ガラっと変わったJリーグ勢力図を分析 福田正博「共通点は縦に速く、強度の高いサッカー」 (3ページ目)

  • text by Tsugane Ichiro

【縦に速いシンプルなサッカーの神戸と鹿島】

 その町田と首位争いをしている昨シーズンの覇者ヴィッセル神戸も、自分たちのストロングポイントを生かして、相手ゴール前へとシンプルに迫るサッカーで勝ち点を伸ばしている。1トップの大迫勇也にボールを預け、彼の個の力でタメができる間に味方が攻め上がる。大迫がいることで、武藤嘉紀、佐々木大樹や汰木康也などのアタッカーが躍動している。

 この神戸の戦い方は、本質的な部分では町田のサッカーと同じと言えるだろう。ボールを奪ったら、チームが持つ高い個人能力を最大限に活用して、素早く相手陣に攻め上がるからだ。

 神戸には、優勝経験のある選手たちが数多く揃う強みがある。その一方で、不安要素はリーグの優勝争いが佳境を迎える9月から予定されている「ACLエリート2024-25」が始まることだ。
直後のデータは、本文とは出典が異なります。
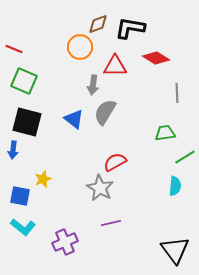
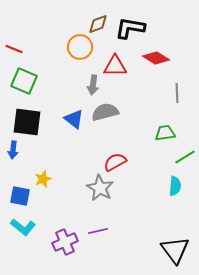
gray semicircle: rotated 44 degrees clockwise
black square: rotated 8 degrees counterclockwise
purple line: moved 13 px left, 8 px down
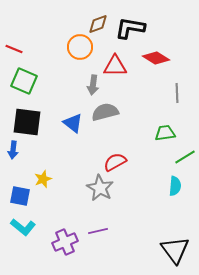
blue triangle: moved 1 px left, 4 px down
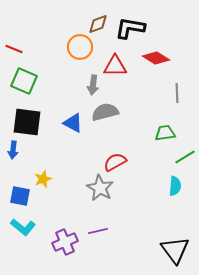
blue triangle: rotated 10 degrees counterclockwise
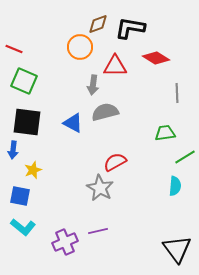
yellow star: moved 10 px left, 9 px up
black triangle: moved 2 px right, 1 px up
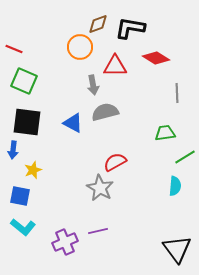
gray arrow: rotated 18 degrees counterclockwise
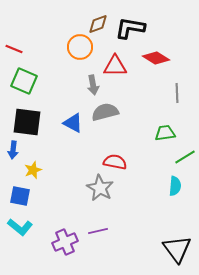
red semicircle: rotated 40 degrees clockwise
cyan L-shape: moved 3 px left
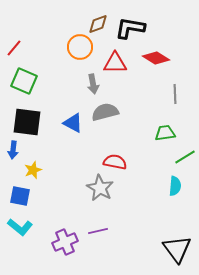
red line: moved 1 px up; rotated 72 degrees counterclockwise
red triangle: moved 3 px up
gray arrow: moved 1 px up
gray line: moved 2 px left, 1 px down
上位クラブの宿命とはいえ、試合数が増えれば、おのずとリーグ戦に影響が出る可能性は高まる。それだけに、神戸としては9月までにライバルに対して多くの勝ち点差をつけておけるかが、2連覇へのポイントになるだろう。

 3位につける鹿島アントラーズも、新監督ランコ・ポポヴィッチのもとで縦に速く強度の高いサッカーで勝ち点を積み上げている。サイドバックがアグレッシブにボールを奪いに行き、中央の守備も堅くて強い。ただし、このサッカーをシーズン終盤まで維持できるかは、未知数の部分がある。

 現時点でポポヴィッチ監督は、町田の黒田監督と同様に現実主義的な戦い方を志向している。しかし、ポポヴィッチ監督がこれまで率いてきたJリーグでの指導経験を振り返れば、監督の理想とするサッカーが別にあるように感じる。それだけに、最後の最後まで「勝利」だけを追い求めることができるのか。それとも「内容」にもこだわりを見せるのか。そこがリーグ優勝への分岐点になる気がする。

 中盤戦から後半戦に向けて注目しているのが、FC東京だ。序盤戦は、パリ五輪出場を決めたU-23日本代表で躍動した松木玖生と荒木遼太郎がチームを支えたが、彼らが五輪予選で不在の間に戦力が整い、戦い方のバリエーションが豊富になった。松木、荒木とも5月中旬からFC東京に戻ってきたが、それ以前までスタメンを張っていた選手たちもパフォーマンスがよかった。それだけに、コンディションと調子のいい選手を優先して使いながら、チームの勢いを保っていくのではないかと見ている。